The Calgary Herald reports that a Canadian collector whose comics were stolen from a storage has thankfully recovered them, as the police caught the thief and found the stolen pamphlets:
Heath McCoy would often escape the chaos of being a teenager in the world of comic books.
So when he learned his valuable collection had been stolen late last year, he said it felt “like a kick in the gut.”
On Friday, police charged a suspect in the theft.
McCoy’s run of collecting comic books stretched until he was 20. He was so enamoured of them that he planned to become a comic-book writer, eventually settling to work at the Calgary Herald as an entertainment reporter.
His comics, along with the items of several others, were stolen from Sentinel storage in the community of Mayland Heights on Dec. 23 — although the storage company informed McCoy about the incident a week later.

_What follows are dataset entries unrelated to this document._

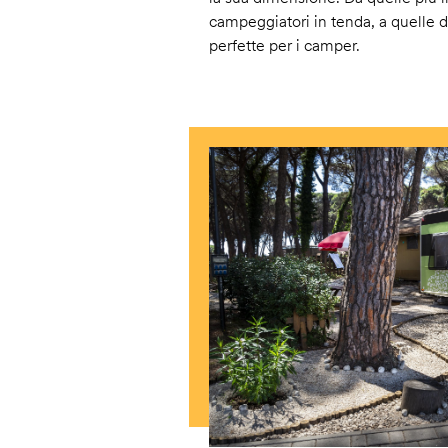
campeggiatori in tenda, a quelle d
perfette per i camper.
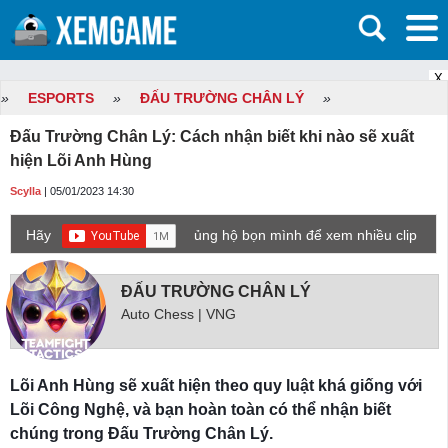
X
»
ESPORTS
»
ĐẤU TRƯỜNG CHÂN LÝ
»
Đấu Trường Chân Lý: Cách nhận biết khi nào sẽ xuất
hiện Lõi Anh Hùng
Scylla
| 05/01/2023 14:30
Hãy
ủng hộ bọn mình để xem nhiều clip
game mới hơn nhé!
ĐẤU TRƯỜNG CHÂN LÝ
Auto Chess | VNG
Lõi Anh Hùng sẽ xuất hiện theo quy luật khá giống với
Lõi Công Nghệ, và bạn hoàn toàn có thể nhận biết
chúng trong Đấu Trường Chân Lý.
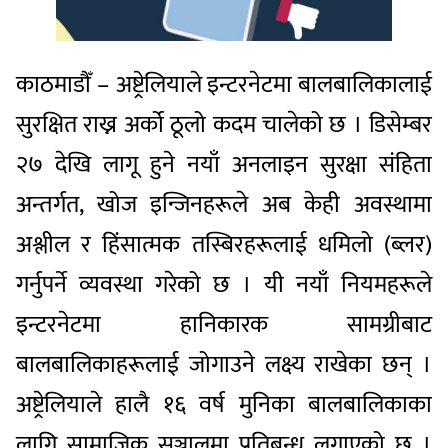
काठमाडौँ – अष्ट्रेलियाले इन्टरनेटमा बालबालिकालाई
सुरक्षित राख्न अर्को ठूलो कदम चालेको छ । डिसेम्बर
२७ देखि लागू हुने नयाँ अनलाइन सुरक्षा संहिता
अन्तर्गत, खोज इन्जिनहरूले अब केही अवस्थामा
अश्लील र हिंसात्मक तस्बिरहरूलाई धमिलो (ब्लर)
गर्नुपर्ने व्यवस्था गरेको छ । यी नयाँ नियमहरूले
इन्टरनेटमा हानिकारक सामग्रीबाट
बालबालिकाहरूलाई जोगाउने लक्ष्य राखेका छन् ।
अष्ट्रेलियाले हालै १६ वर्ष मुनिका बालबालिकाका
लागि सामाजिक सञ्जालमा प्रतिबन्ध लगाएको छ ।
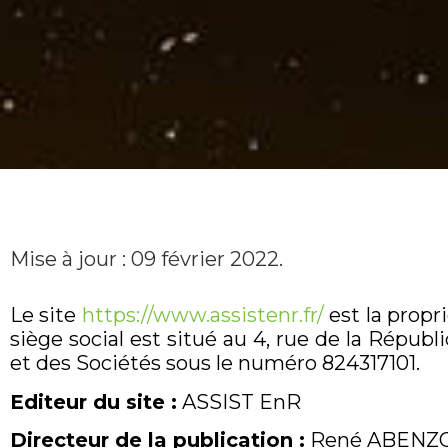
Mise à jour : 09 février 2022.
Le site
https://www.assistenr.fr/
est la propr
siège social est situé au 4, rue de la Ré
et des Sociétés sous le numéro 824317101.
Editeur du site :
ASSIST EnR
Directeur de la publication :
René ABENZ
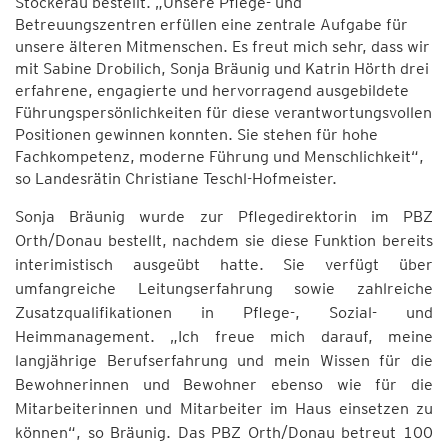
Stockerau bestellt. „Unsere Pflege- und
Betreuungszentren erfüllen eine zentrale Aufgabe für
unsere älteren Mitmenschen. Es freut mich sehr, dass wir
mit Sabine Drobilich, Sonja Bräunig und Katrin Hörth drei
erfahrene, engagierte und hervorragend ausgebildete
Führungspersönlichkeiten für diese verantwortungsvollen
Positionen gewinnen konnten. Sie stehen für hohe
Fachkompetenz, moderne Führung und Menschlichkeit“,
so Landesrätin Christiane Teschl-Hofmeister.
Sonja Bräunig wurde zur Pflegedirektorin im PBZ
Orth/Donau bestellt, nachdem sie diese Funktion bereits
interimistisch ausgeübt hatte. Sie verfügt über
umfangreiche Leitungserfahrung sowie zahlreiche
Zusatzqualifikationen in Pflege-, Sozial- und
Heimmanagement. „Ich freue mich darauf, meine
langjährige Berufserfahrung und mein Wissen für die
Bewohnerinnen und Bewohner ebenso wie für die
Mitarbeiterinnen und Mitarbeiter im Haus einsetzen zu
können“, so Bräunig. Das PBZ Orth/Donau betreut 100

[...] The books not only had great sentimental value — “My whole childhood revolved around comic books,” McCoy said — but their financial value was in the thousands of dollars.
“He must have had some inkling . . . that he better sell them off individually,” he added.
However, when the suspect was arrested, police retrieved three boxes of comic books dating back up to 40 years.
The guy's lucky his collection was saved. I do think, however, that he really should donate them to a museum, if he ever parts ways with them in the future, because seriously, this kind of stuff should be for everybody to see on a legitimate display in a history archive. Collectors of very old comics must start seriously considering that the speculator market isn't everything.